İBRAHİM EKİNCİ
Türkiye’nin fikri mülkiyet ihracatı 2024’te 536 milyon dolar oldu. Fikri mülkiyet ihracatının kayıtlara girecek kadar büyüdüğü ilk yıl, 2013’te ihracat 102 milyon dolardı. 11 yılda 536 milyon dolara gelebildi. 2024’te ithalatı ise 3.7 milyar dolar. İthalat, ihracatın 8 katına geliyor. 2017 yılında küresel fikri mülkiyet ihracatında ABD’nin 128 milyar dolar, Hollanda’nın 55 milyar dolar, Japonya’nın 42 milyar dolar, Almanya’nın 20 milyar dolar yıllık gelir elde ettiği belirtiliyor. Türkiye’nin 2017 itibariyle ihracatı 112 milyon dolar!

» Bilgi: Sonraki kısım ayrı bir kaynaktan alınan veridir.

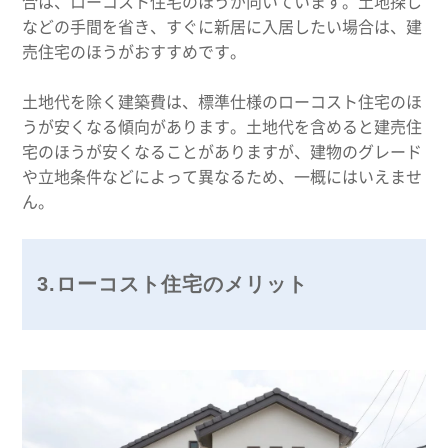
合は、ローコスト住宅のほうが向いています。土地探し
などの手間を省き、すぐに新居に入居したい場合は、建
売住宅のほうがおすすめです。
土地代を除く建築費は、標準仕様のローコスト住宅のほ
うが安くなる傾向があります。土地代を含めると建売住
宅のほうが安くなることがありますが、建物のグレード
や立地条件などによって異なるため、一概にはいえませ
ん。
3.ローコスト住宅のメリット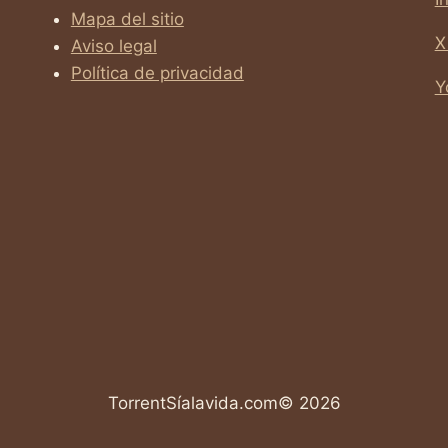
Mapa del sitio
X
Aviso legal
Política de privacidad
Y
TorrentSíalavida.com© 2026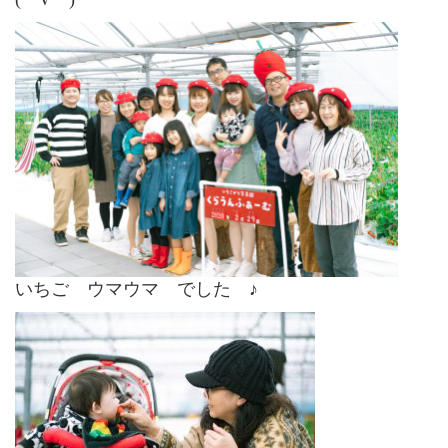
いちご ウマウマ でした ♪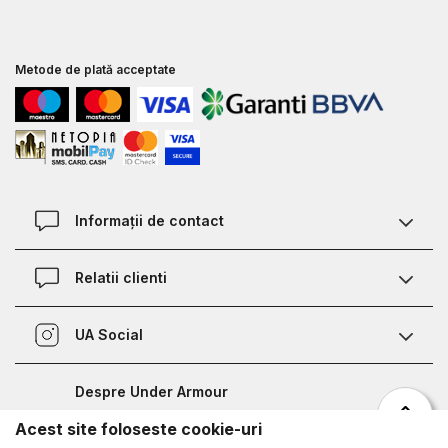
Metode de plată acceptate
Informații de contact
Contact
Relatii clienti
Magazine
Termeni si conditii
Defineste marimea
UA Social
Politica de confidentialitate
Relații Clienți
Facebook
Certificat garantie incaltaminte
Nota de informare prelucrare date competitii sportive
Despre Under Armour
Certificat garantie imbracaminte si accesorii
Bucharest Half Marathon
Acest site foloseste cookie-uri
Despre noi
Metode de plata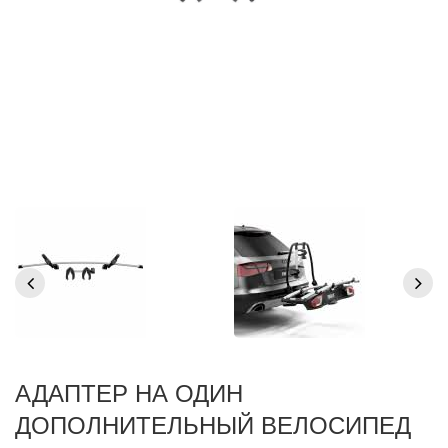
АДАПТЕР НА ОДИН
ДОПОЛНИТЕЛЬНЫЙ ВЕЛОСИПЕД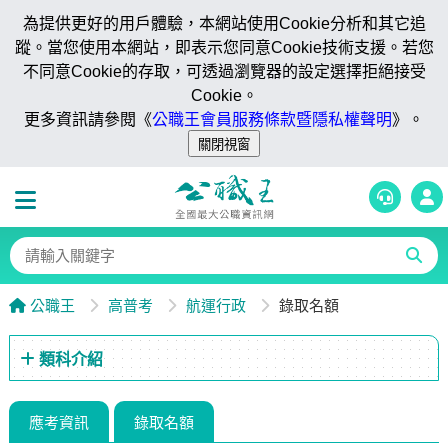
為提供更好的用戶體驗，本網站使用Cookie分析和其它追
蹤。當您使用本網站，即表示您同意Cookie技術支援。若您
不同意Cookie的存取，可透過瀏覽器的設定選擇拒絕接受
Cookie。
更多資訊請參閱《
公職王會員服務條款暨隱私權聲明
》。
公職王
高普考
航運行政
錄取名額
類科介紹
應考資訊
錄取名額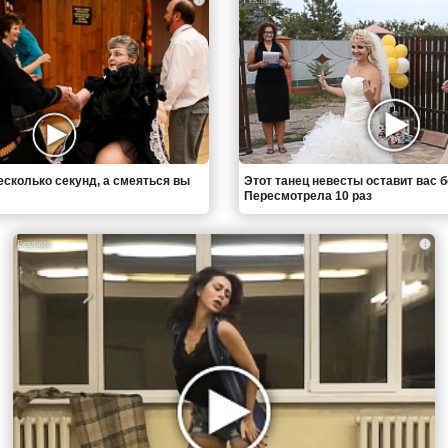
есколько секунд, а смеяться вы
Этот танец невесты оставит вас б
Пересмотрела 10 раз
i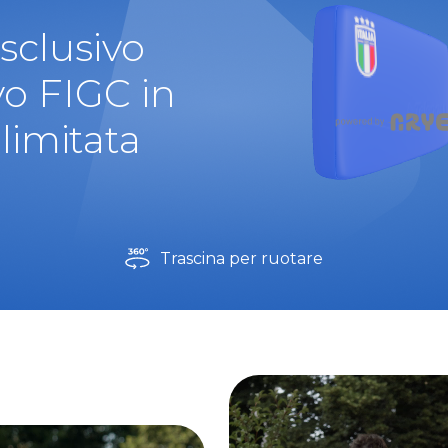
esclusivo
vo FIGC in
limitata
Trascina per ruotare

Bilindiği gibi, “Fikri ve Sınai Mülkiyet Hakları” ihracatı Merkez Bankası’nın açıkladığı ödemeler dengesi tablosundan “Fikri Mülkiyet Hakları Kullanım Ücretleri” satırında izlenebiliyor. Bu kalemde kayda giren gelirlerin tanımı şöyle: “Telif Hakları veya Fikri haklar diye de anılan ‘Fikri Mülkiyet’, bir eser üzerinde sahip olunabilecek maddi ve manevi hakların tamamını ve komşu haklarını ifade eder. “Sınaî Mülkiyet” ise sanayide ve tarımdaki buluşların, sahipleri adına tescil edilmesini ve böylece ilk uygulayıcıların ürünü üretme ve satma hakkına belirli bir süre sahip olmalarını sağlayan gayri maddi hakları ifade ediyor. Fikri ve sınaî mülkiyet hakları genellikle yedi temel grup içinde ele alınıyor: Fikir-Sanat eserleri, Entegre Devre Topografyaları, Yeni Bitki Çeşitleri Üzerindeki Islahçı Haklar, Patent, Endüstriyel Tasarım, Coğrafi İşaretler ve Marka.

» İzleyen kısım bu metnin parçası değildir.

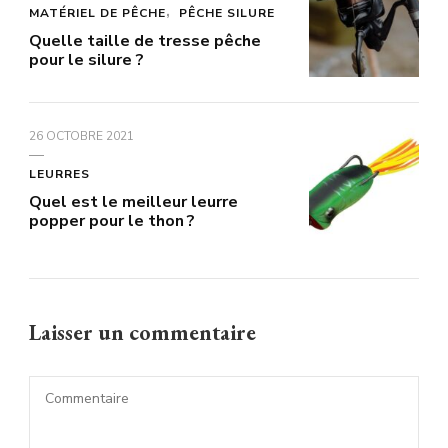
MATÉRIEL DE PÊCHE
PÊCHE SILURE
Quelle taille de tresse pêche
pour le silure ?
26 OCTOBRE 2021
LEURRES
Quel est le meilleur leurre
popper pour le thon ?
Laisser un commentaire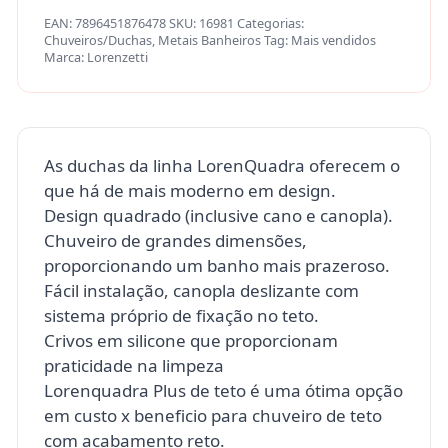
EAN:
7896451876478
SKU:
16981
Categorias:
Chuveiros/Duchas
,
Metais Banheiros
Tag:
Mais vendidos
Marca:
Lorenzetti
As duchas da linha LorenQuadra oferecem o
que há de mais moderno em design.
Design quadrado (inclusive cano e canopla).
Chuveiro de grandes dimensões,
proporcionando um banho mais prazeroso.
Fácil instalação, canopla deslizante com
sistema próprio de fixação no teto.
Crivos em silicone que proporcionam
praticidade na limpeza
Lorenquadra Plus de teto é uma ótima opção
em custo x beneficio para chuveiro de teto
com acabamento reto.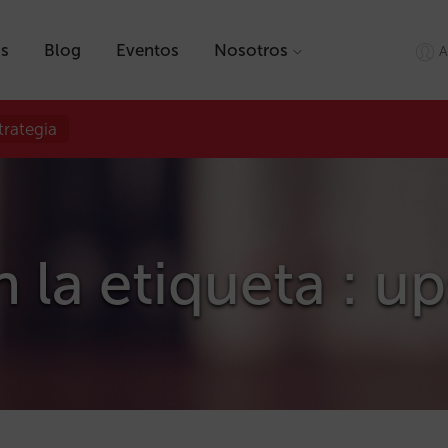
as
Blog
Eventos
Nosotros
A
trategia
 la etiqueta : up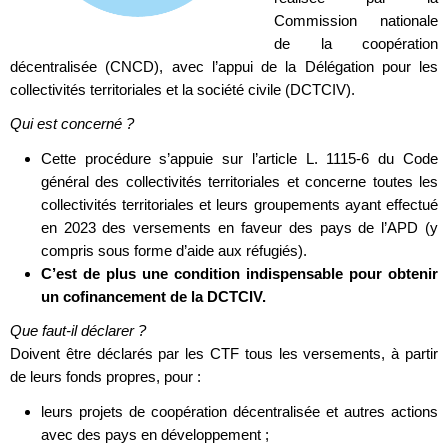
Commission nationale
de la coopération
décentralisée (CNCD), avec l’appui de la Délégation pour les
collectivités territoriales et la société civile (DCTCIV).
Qui est concerné ?
Cette procédure s’appuie sur l’article L. 1115-6 du Code
général des collectivités territoriales et concerne toutes les
collectivités territoriales et leurs groupements ayant effectué
en 2023 des versements en faveur des pays de l’APD (y
compris sous forme d’aide aux réfugiés).
C’est de plus une condition indispensable pour obtenir
un cofinancement de la DCTCIV.
Que faut-il déclarer ?
Doivent être déclarés par les CTF tous les versements, à partir
de leurs fonds propres, pour :
leurs projets de coopération décentralisée et autres actions
avec des pays en développement ;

İnovasyon sırası BAE’nin gerisinde
Dünya Fikri Haklar Örgütü (World Intellectual Property Organization) tarafından her yıl yayınlanan Küresel İnovasyon Endeksi’nde (2023) Türkiye 2 basamak gerileyerek 39. sırada yer almıştı. Bu sıralama ile “orta gelirli ülkeler” sınıfında performansı artanlar arasında ancak Estonya (16), Malta (25), Güney Kıbrıs (27) hatta BAE (32), Slovenya (33), Letonya (34), Bulgaristan (38) gibi ülkeler Türkiye’nin önünde. Gün Avukatlık Bürosundan Av. Zeynep Seda Alhas’ın makalesinde geçen bilgilere göre, OECD ile Avrupa Birliği Fikri Mülkiyet Ofisi’nin (EUIPO) 2021 tarihli son “Taklit ve Korsan Mal Ticaretinde Eğilimler” raporu doğrultusunda Türkiye, sahte ürün ticaretinde dünya markası haline gelmiş görünüyor. Alhas, “Raporda açıklanan verilere göre, global sahte ürün ticareti 464 milyar Amerikan Doları’na ulaşmış durumda. Çin ve Hong Kong sahte ürün ticaretinde zirveyi sırtlayan ilk 2 pazar yeri iken Türkiye üçüncü sırada onları takip ediyor. İlgili kurumların önceki yıllara ilişkin raporları birlikte değerlendirildiğinde şaşırtıcı ancak sürpriz olarak değerlendirilemeyecek bir sonuç bizi bekliyor: Global sahte ürün ticaretinde ilk iki ülkenin payı azalırken Türkiye’nin payında son 3 yılda 3 katlık bir artış gerçekleşmiş durumda.”